To learn more, request a demo with our team today. 


What policies are needed for HIPAA?

Here is a list of key policies that are typically needed for HIPAA compliance:

  1. Privacy Policies:
  2. Notice of Privacy Practices: Policies regarding how PHI is used and disclosed, and informing patients of their rights regarding their health information.
  3. Patient Rights: Policies outlining the process for patients to access their PHI, request amendments, and account for disclosures, among other rights.
  4. Minimum Necessary Use and Disclosure: Policies that ensure PHI is only accessed and disclosed to the minimum extent necessary to accomplish the intended purpose.
  5. Security Policies:
  6. Risk Analysis and Management: Policies for conducting regular risk assessments and implementing measures to mitigate identified risks to the security of PHI.
  7. Data Encryption: Policies detailing when and how PHI should be encrypted, both at rest and in transit.
  8. Access Control: Policies that define who can access PHI, how access rights are granted, reviewed, and terminated, and how access is controlled and monitored.
  9. Physical Security: Policies and procedures to safeguard facility access and protect equipment containing PHI from unauthorized access, tampering, and theft.
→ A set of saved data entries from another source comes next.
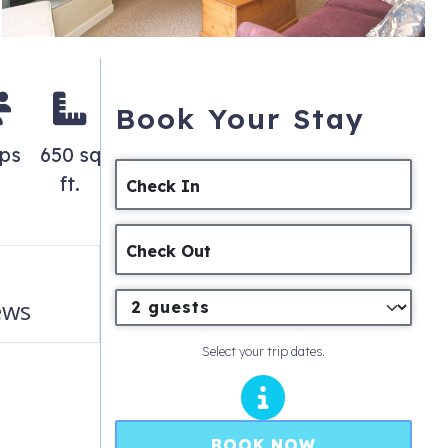
Book Your Stay
eps
650 sq
ft.
Check In
Check Out
ews
Select your trip dates.
BOOK NOW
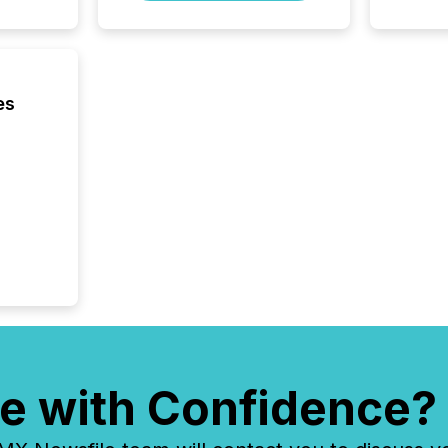
ground 
connect
prospec
confer
evident,
es
e with Confidence?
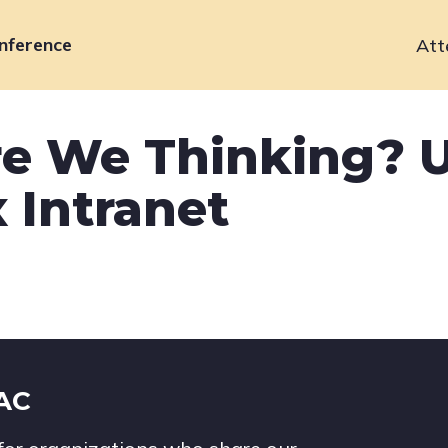
nference
Att
Primary
navigation
e We Thinking? U
 Intranet
IAC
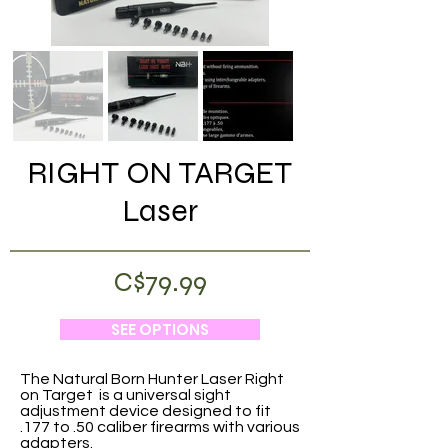
RIGHT ON TARGET
Laser
C$79.99
SEE OPTIONS
The Natural Born Hunter Laser Right
on Target is a universal sight
adjustment device designed to fit
.177 to .50 caliber firearms with various
adapters.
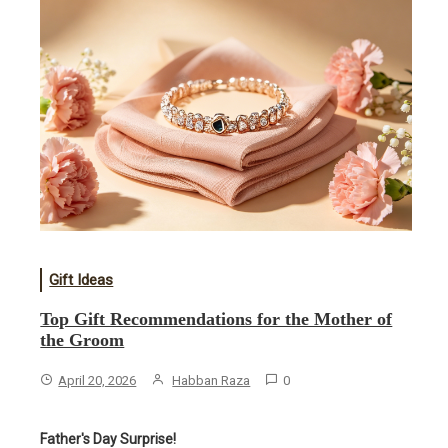
Gift Ideas
​Top Gift Recommendations for the Mother of
the Groom
April 20, 2026
Habban Raza
0
Father's Day Surprise!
  10. Workstation and Device Security: Policies governing the use and security of workstations and electronic devices that access PHI.
  11. Security Incident Response and Reporting: Policies for identifying, responding to, and documenting security incidents and breaches.
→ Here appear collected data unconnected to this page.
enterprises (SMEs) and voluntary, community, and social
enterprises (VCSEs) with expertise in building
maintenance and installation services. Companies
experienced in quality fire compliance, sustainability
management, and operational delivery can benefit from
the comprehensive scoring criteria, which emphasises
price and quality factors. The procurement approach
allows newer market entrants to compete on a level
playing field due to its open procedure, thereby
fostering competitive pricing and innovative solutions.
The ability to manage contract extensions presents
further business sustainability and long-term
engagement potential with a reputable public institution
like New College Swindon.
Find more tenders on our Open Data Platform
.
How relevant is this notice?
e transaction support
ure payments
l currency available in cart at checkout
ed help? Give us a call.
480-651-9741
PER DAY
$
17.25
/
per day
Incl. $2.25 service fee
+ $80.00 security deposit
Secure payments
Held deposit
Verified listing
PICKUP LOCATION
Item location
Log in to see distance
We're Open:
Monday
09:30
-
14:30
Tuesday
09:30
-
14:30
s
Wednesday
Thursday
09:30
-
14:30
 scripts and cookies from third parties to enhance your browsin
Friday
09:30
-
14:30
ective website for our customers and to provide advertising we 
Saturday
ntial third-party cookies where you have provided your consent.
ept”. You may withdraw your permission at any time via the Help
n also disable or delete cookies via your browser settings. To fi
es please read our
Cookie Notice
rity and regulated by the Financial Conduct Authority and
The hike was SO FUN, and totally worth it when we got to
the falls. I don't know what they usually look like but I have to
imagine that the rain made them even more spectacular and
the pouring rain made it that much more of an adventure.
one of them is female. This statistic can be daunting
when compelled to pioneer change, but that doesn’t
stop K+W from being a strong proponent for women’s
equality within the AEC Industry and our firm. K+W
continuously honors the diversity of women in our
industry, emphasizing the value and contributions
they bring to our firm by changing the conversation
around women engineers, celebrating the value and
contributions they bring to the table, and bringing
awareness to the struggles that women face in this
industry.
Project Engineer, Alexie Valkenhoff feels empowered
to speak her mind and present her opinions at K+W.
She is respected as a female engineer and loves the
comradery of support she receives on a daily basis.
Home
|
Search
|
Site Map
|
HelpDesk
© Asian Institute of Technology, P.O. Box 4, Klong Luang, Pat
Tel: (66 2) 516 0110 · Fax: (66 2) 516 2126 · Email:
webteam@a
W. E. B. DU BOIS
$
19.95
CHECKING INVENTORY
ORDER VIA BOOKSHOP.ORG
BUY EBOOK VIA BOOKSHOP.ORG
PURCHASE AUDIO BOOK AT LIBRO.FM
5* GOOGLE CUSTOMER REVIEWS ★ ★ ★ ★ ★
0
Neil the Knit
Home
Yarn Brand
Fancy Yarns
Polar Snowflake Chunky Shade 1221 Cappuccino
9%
  12. Breach Notification Policies:
  13. Breach Identification and Response: Policies outlining the process for identifying, responding to, and mitigating the effects of a PHI breach.
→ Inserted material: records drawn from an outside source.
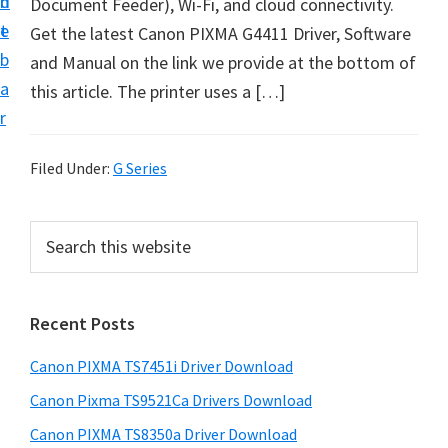
n
d
Document Feeder), Wi-Fi, and cloud connectivity.
t
t
e
Get the latest Canon PIXMA G4411 Driver, Software
U
b
and Manual on the link we provide at the bottom of
p
a
this article. The printer uses a […]
f
r
o
r
Filed Under:
G Series
C
a
P
S
n
e
r
o
a
i
r
n
Recent Posts
m
c
P
h
a
i
Canon PIXMA TS7451i Driver Download
t
r
x
h
Canon Pixma TS9521Ca Drivers Download
y
m
i
Canon PIXMA TS8350a Driver Download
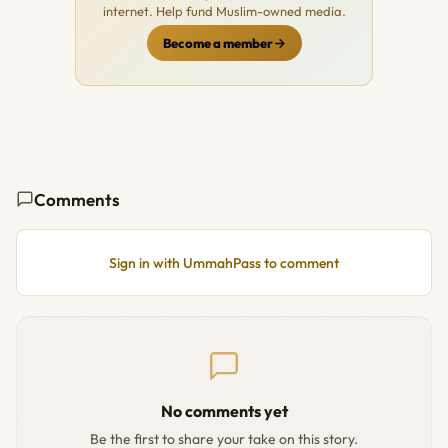
internet. Help fund Muslim-owned media.
Become a member
Comments
Sign in with UmmahPass to comment
No comments yet
Be the first to share your take on this story.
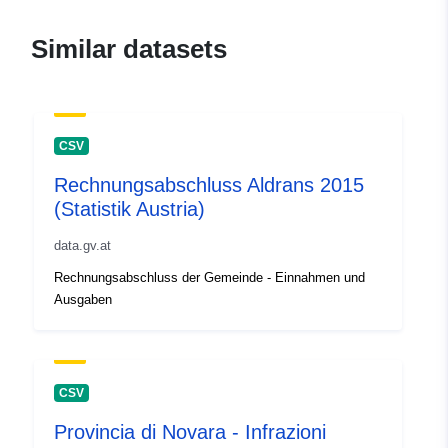
attendance-statistics2
Similar datasets
CSV
Rechnungsabschluss Aldrans 2015
(Statistik Austria)
data.gv.at
Rechnungsabschluss der Gemeinde - Einnahmen und
Ausgaben
CSV
Provincia di Novara - Infrazioni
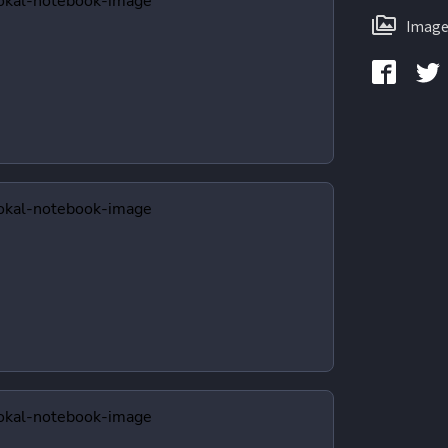
Image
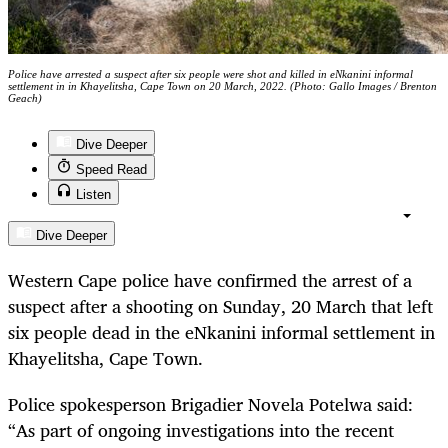
Police have arrested a suspect after six people were shot and killed in eNkanini informal
settlement in in Khayelitsha, Cape Town on 20 March, 2022. (Photo: Gallo Images / Brenton
Geach)
Dive Deeper
Speed Read
Listen
Dive Deeper
Western Cape police have confirmed the arrest of a
suspect after a shooting on Sunday, 20 March that left
six people dead in the eNkanini informal settlement in
Khayelitsha, Cape Town.
Police spokesperson Brigadier Novela Potelwa said:
“As part of ongoing investigations into the recent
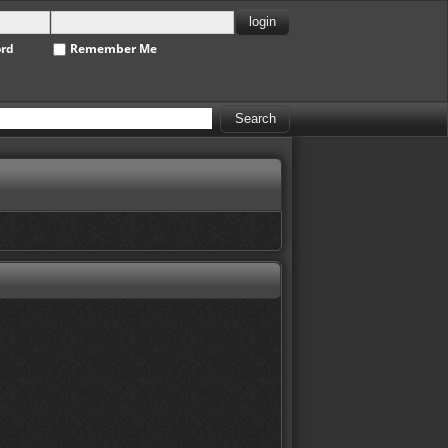
ord
Remember Me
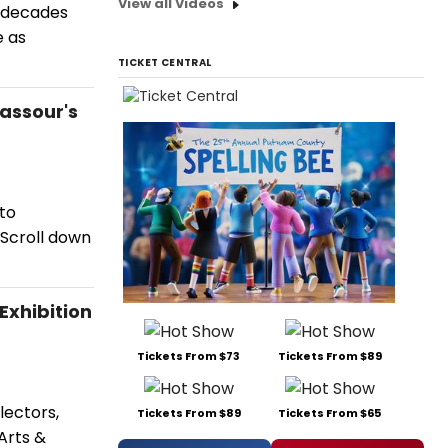
View all Videos
l decades
e as
TICKET CENTRAL
Nassour's
 to
 Scroll down
xhibition
Tickets From $73
Tickets From $89
lectors,
Tickets From $89
Tickets From $65
Arts &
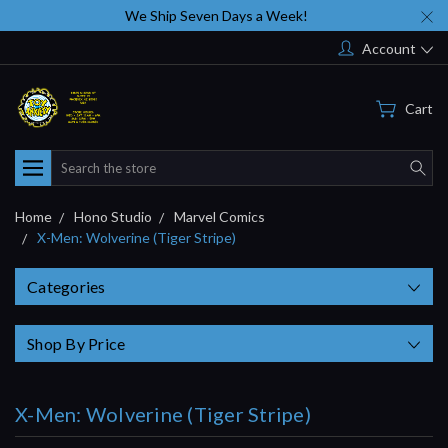
We Ship Seven Days a Week!
Account
Cart
Search
Home
Hono Studio
Marvel Comics
X-Men: Wolverine (Tiger Stripe)
Categories
Shop By Price
X-Men: Wolverine (Tiger Stripe)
  14. Notification Procedures: Policies detailing how and when to notify affected individuals, the HHS, and potentially the media in the event of a breach involving PHI.
  15. Employee Training and Management:
  16. Training: Policies requiring regular training for all employees on HIPAA regulations and the organization's privacy and security practices.
  17. Sanctions: Policies detailing disciplinary actions for employees who fail to comply with HIPAA regulations and the organization's policies.
  18. Business Associate Management:
  19. Business Associate Agreements: Policies for entering into agreements with business associates that ensure they appropriately safeguard PHI under HIPAA requirements.
  20. Complaints and Compliance:
  21. Complaints Process: Policies establishing a process for receiving and addressing complaints concerning the organization's privacy practices.
  22. Compliance Auditing and Monitoring: Policies for regular internal audits and monitoring to ensure ongoing compliance with HIPAA regulations and the effectiveness of the implemented policies.